Northern Ontario water walkers want to protect sacred resource
SUDBURY -- Over 20 people are taking part in a 135 kilometre water walk from the Greater Sudbury community of Garson to Spanish, Ont., to raise awareness about protecting the waters of Junction Creek.
Junction Creek winds its way through Greater Sudbury, flowing into the Vermilion River, the Spanish River, and, ultimately, Lake Huron.
Water walkers are making their way west along Highway 17 carrying water in a copper pail in a continuous, COVID-19 bubble, relay-style system. The walk is to draw attention to the need to respect, honour and rehabilitate Junction Creek.
"Most people don't realize that Junction Creek flows into Lake Huron. I am thinking about it and I am like 'ok, so you have fish -- a lot of people enjoy fish along here -- all of that garbage that is in Junction Creek is going to be in the fish that you are eating,'" said Tasha Beeds, the group's lead water walker.
When the walkers take a break, they hold a touch-down ceremony to honour the water resting.
"Just to ensure that people, you know, understand about the water and how important and how sacred the water is. Because we walk for the seven generations and beyond," said Liz Osawamick, one of the group's water walkers.

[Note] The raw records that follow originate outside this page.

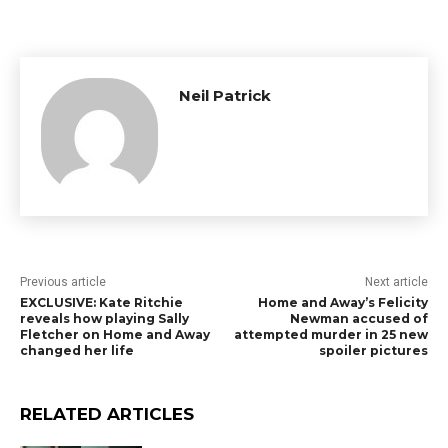
Neil Patrick
Previous article
Next article
EXCLUSIVE: Kate Ritchie
Home and Away’s Felicity
reveals how playing Sally
Newman accused of
Fletcher on Home and Away
attempted murder in 25 new
changed her life
spoiler pictures
RELATED ARTICLES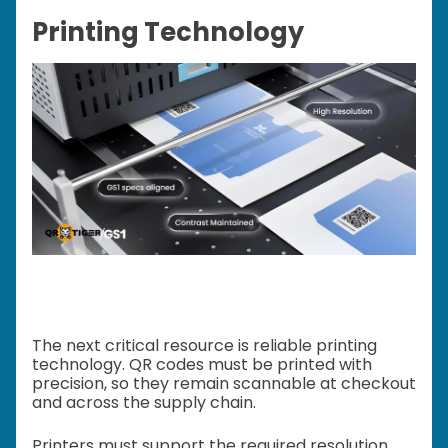
Printing Technology
The next critical resource is reliable printing
technology. QR codes must be printed with
precision, so they remain scannable at checkout
and across the supply chain.
Printers must support the required resolution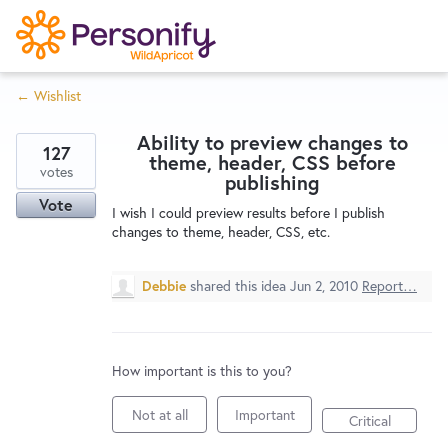
S
k
i
← Wishlist
p
Try Now
Home
t
Ability to preview changes to
o
127
theme, header, CSS before
c
votes
Wishlist
publishing
o
Vote
I wish I could preview results before I publish
n
changes to theme, header, CSS, etc.
Designers
t
e
Debbie
shared this idea
Jun 2, 2010
Report…
n
Developers
t
How important is this to you?
Service Notices
Not at all
Important
Critical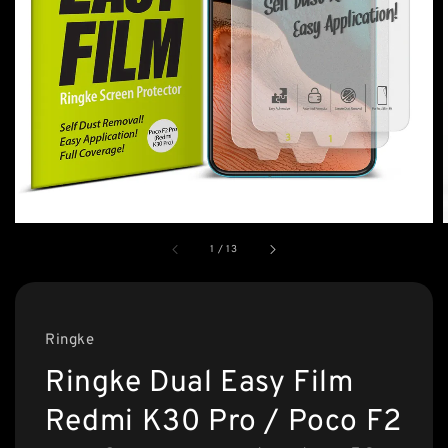
1
/
13
Ringke
Ringke Dual Easy Film
Redmi K30 Pro / Poco F2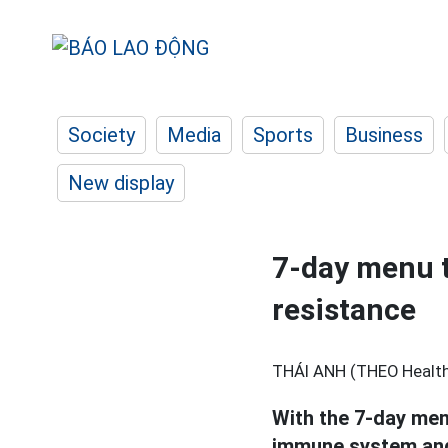
Society
Media
Sports
Business
New display
7-day menu t
resistance
THÁI ANH (THEO Healthl
With the 7-day men
immune system and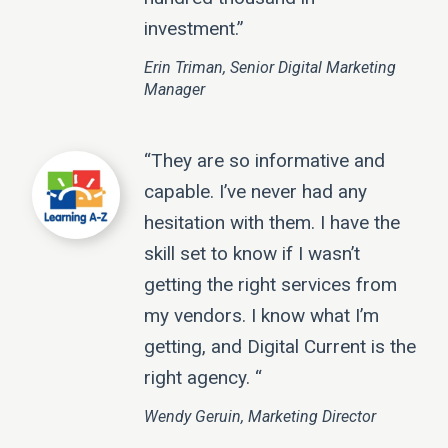
investment.”
Erin Triman, Senior Digital Marketing
Manager
“They are so informative and
capable. I’ve never had any
hesitation with them. I have the
skill set to know if I wasn’t
getting the right services from
my vendors. I know what I’m
getting, and Digital Current is the
right agency. “
Wendy Geruin, Marketing Director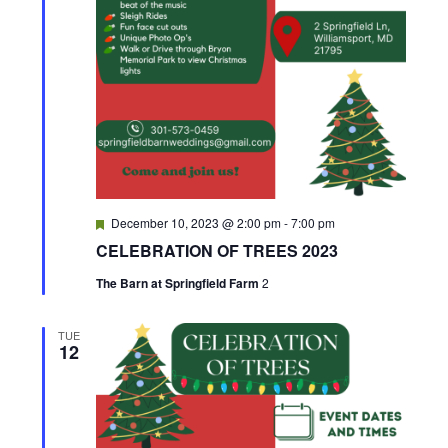
v
i
g
a
t
F
December 10, 2023 @ 2:00 pm
-
7:00 pm
e
i
CELEBRATION OF TREES 2023
a
t
The Barn at Springfield Farm
2
o
u
r
e
n
d
TUE
12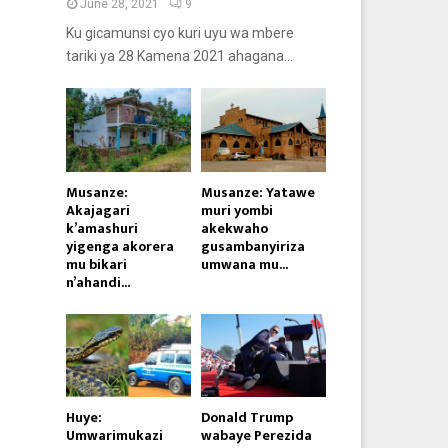
June 28, 2021
9
Ku gicamunsi cyo kuri uyu wa mbere
tariki ya 28 Kamena 2021 ahagana...
Musanze:
Musanze: Yatawe
Akajagari
muri yombi
k’amashuri
akekwaho
yigenga akorera
gusambanyiriza
mu bikari
umwana mu...
n’ahandi...
Huye:
Donald Trump
Umwarimukazi
wabaye Perezida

Water walks have been taking place over the past 20 years to raise awareness about protecting the resource all over the world.
"Water is very important because it's a gift from the Creator. It's one of the things that has been given to us as people. It's a gift to the women because we are the life-givers," Elder Shirley Williams-Pheasant said.
The walk started in Garson Wednesday and will end in the community of Spanish over the weekend.
"The women are the carriers of the water. The carriers of the water, they represent life, right? It's just like we as women are the only doorway through which life can enter. So it's echoing that, we are carrying life," Beeds said.
Organizers said the walk will wrap up Sunday with a private ceremony at the residential school in Spanish to honour survivors and the children who never made it home.